Татьяна и Александр - стр. 9
На следующее утро он пошел в школу, считая, что в классе будет в безопасности. Сам директор принес Александру записку с просьбой зайти в канцелярию.
Едва он вышел из класса, как его схватили, без шума отвели на улицу и посадили в машину, ожидающую у тротуара.
В Большом доме его били, а затем перевели в «Кресты», где он ждал решения своей судьбы. Иллюзий у него не было.
Но когда они пришли к нему той ночью, Александр понимал, что они не захотят поднимать шум в отделении интенсивной терапии военного госпиталя. Фарс, разыгранный ими спектакль, что они отвезут его в Волхов для присвоения звания подполковника, сыграл бы на руку аппаратчикам, не будь рядом свидетелей. Александр стремился не попасть в Волхов, где уже было подготовлено все для «суда» над ним и казни. Здесь, в поселке Морозово, среди неопытных и неумелых, он имел больше шансов на выживание.
Ему было известно, что по статье 58 Уголовного кодекса РСФСР от 1928 года он не является даже политзаключенным. Если бы его обвинили в преступлениях против государства, то он становился бы преступником и был бы осужден. Ему не было нужды быть американцем, или уклоняющимся от советского правосудия, или иностранным провокатором. Ему не было нужды быть шпионом или ура-патриотом. Ему не было даже нужды совершать преступление. Даже намерение было преступно и наказуемо. Намерение предать каралось со всей суровостью, как само предательство. Советское правительство гордилось этим явным признаком превосходства над западным правопорядком, бессмысленно дожидающимся совершения преступления и лишь затем назначающим наказание.

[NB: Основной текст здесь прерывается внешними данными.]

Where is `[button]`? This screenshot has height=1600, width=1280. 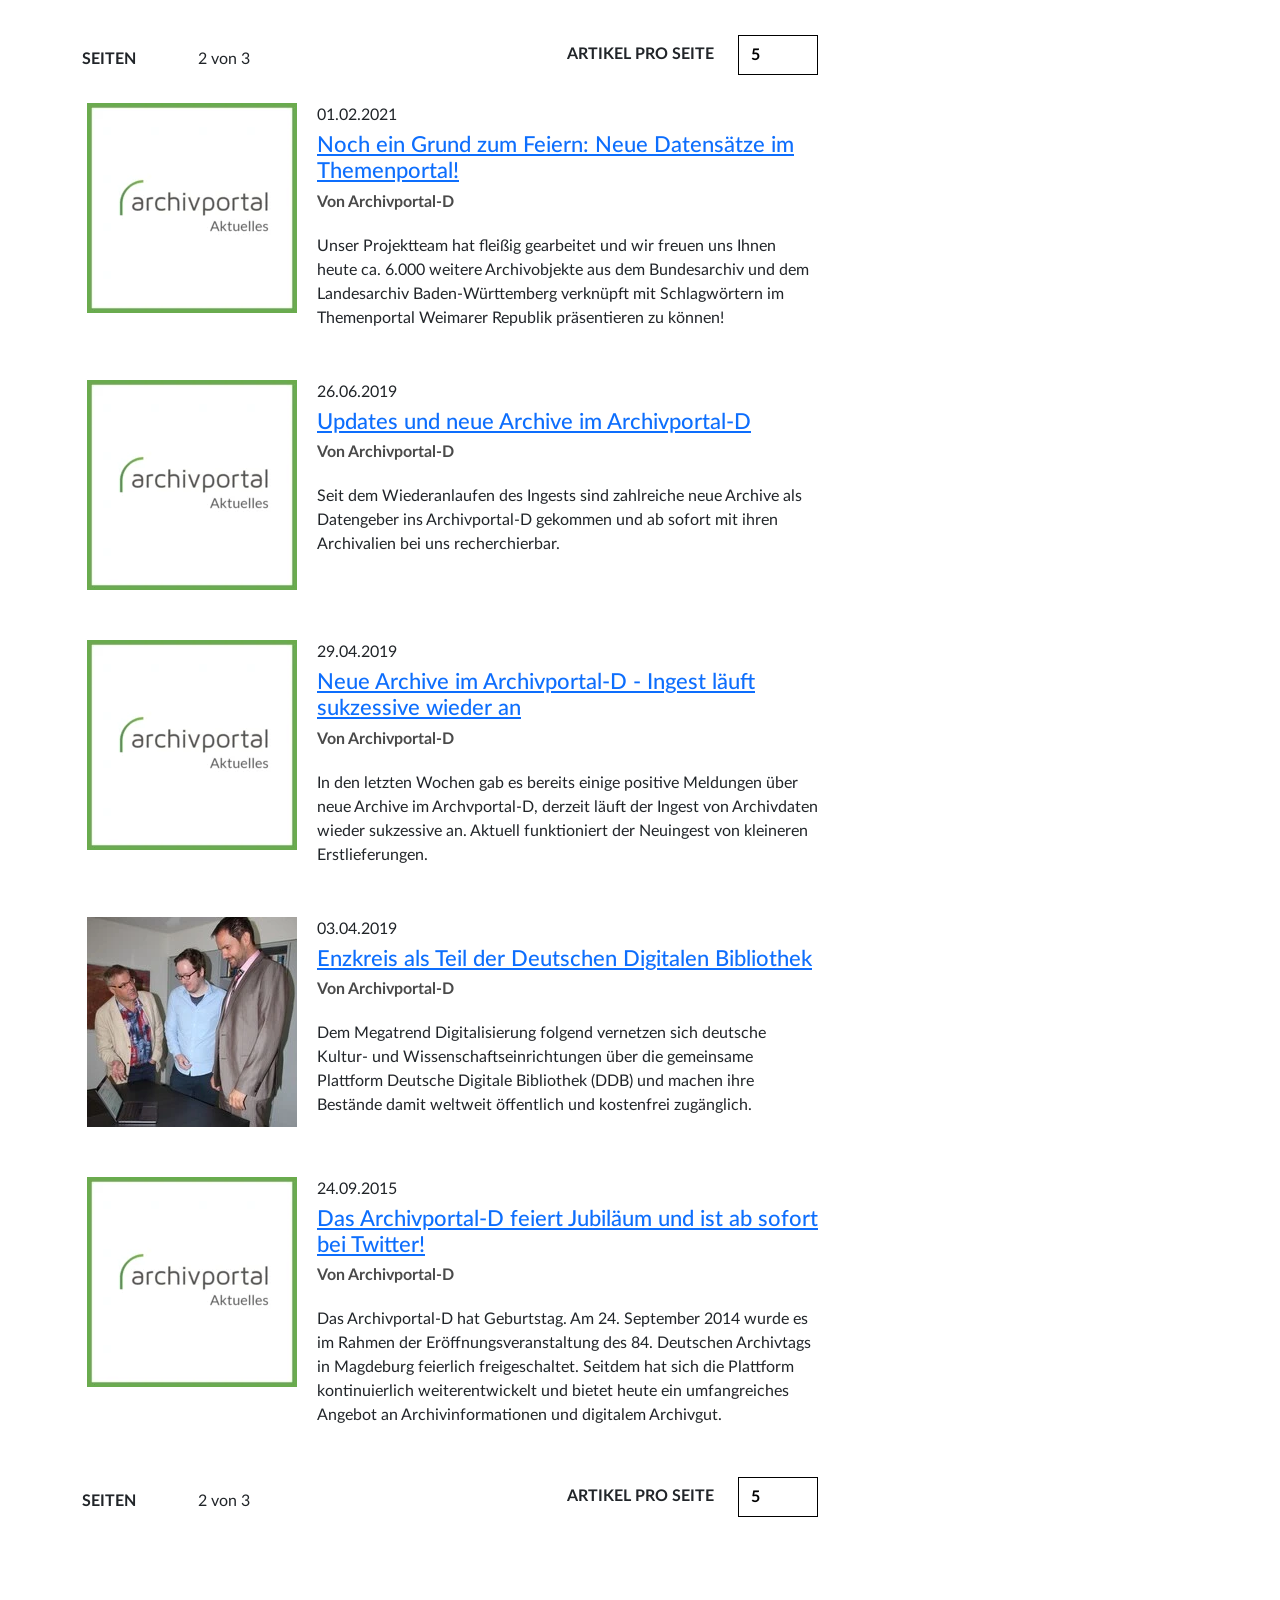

Все фактические или замышляемые действия, направленные на ослабление советского государства или советской военной мощи, были наказуемы смертью. И не только действия. Бездействие также считалось контрреволюционным.
Что касалось Татьяны… Александр понимал, что так или иначе Советский Союз сократит ее жизнь. Когда-то Александр планировал сбежать в Америку, оставив ее, жену дезертира из Красной армии. Или он мог погибнуть на фронте, оставив ее вдовой в Советском Союзе. Или его друг Дмитрий мог донести на Александра в НКВД, что он и сделал, и она осталась бы русской женой американского шпиона и классового врага народа. Таковы были пугающие перспективы у Александра и несчастной девушки, ставшей его женой.
«Когда Мехлис спросит меня, кто я такой, смогу ли я взять под козырек, сказать, что я Александр Баррингтон, и не оглянуться назад?»
Смог бы он так поступить? Не оглядываться назад?
Он не был уверен, что сможет.
Приезд в Москву, 1930 год
Одиннадцатилетнего Александра мутило.
– Что это за запах, мама? – спросил он, когда они втроем вошли в небольшую холодную комнату.
Было темно, и он почти ничего не мог разглядеть. Отец включил свет, и стало намного лучше. Лампочка светила тусклым желтым светом. Александр дышал ртом и опять спросил мать, но та не ответила. Она сняла изящную шляпку и пальто, однако, поняв, что в комнате слишком холодно, снова надела пальто и зажгла сигарету.
Отец Александра бодрой поступью расхаживал вокруг, дотрагиваясь до старого комода, деревянного стола, пыльных занавесок на окнах, а потом сказал:
– Совсем неплохо. Будет отлично. Александр, у тебя отдельная комната, а мы с мамой будем жить здесь. Пойдем, я покажу тебе твою комнату.